Alep est devenue un champ de bataille où toutes les forces du conflit sont représentées. Depuis plus d’un an, rebelles et loyalistes s’affrontent au milieu des ruines.

D’offensives en replis, la bataille d’Alep, qui dure depuis plus d’un an, est devenue une guerre d’usure. Les appartements sont des casernes, les hôpitaux des cibles, les lieux de culte des enjeux stratégiques, les caves des armureries… Des milliers d’hommes sont engagés dans ce front, enjeu majeur du conflit syrien.
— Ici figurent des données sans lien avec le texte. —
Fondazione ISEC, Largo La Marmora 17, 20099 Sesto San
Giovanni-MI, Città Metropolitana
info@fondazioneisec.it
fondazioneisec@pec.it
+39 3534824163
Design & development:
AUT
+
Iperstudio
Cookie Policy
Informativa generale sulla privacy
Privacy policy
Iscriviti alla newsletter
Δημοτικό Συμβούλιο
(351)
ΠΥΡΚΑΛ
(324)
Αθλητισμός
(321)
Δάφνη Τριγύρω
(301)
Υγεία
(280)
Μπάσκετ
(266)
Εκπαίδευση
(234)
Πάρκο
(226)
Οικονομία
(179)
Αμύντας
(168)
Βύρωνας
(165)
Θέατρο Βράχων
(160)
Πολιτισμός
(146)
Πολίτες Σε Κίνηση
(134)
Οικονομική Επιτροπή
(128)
Des miliciens «  shabbihas  » et des militants du Hezbollah prêtent main forte à l’armée régulière et à la garde républicaine, commandée par Maher El Assad, frère cadet du président. En face, des civils ont créé de petites unités de quartiers, qui s’alignent aux côtés des combattants de l’Armée syrienne libre et des organisations jihadistes et kurdes. A la mi-novembre, les rebelles ont appris la mort du charismatique leader Abdel Kader Saleh, commandant de brigade et artisan de plusieurs victoires. L’aviation du régime n’hésite pas à bombarder des quartiers entiers de la ville, lorsqu’ils tombent aux mains des insurgés.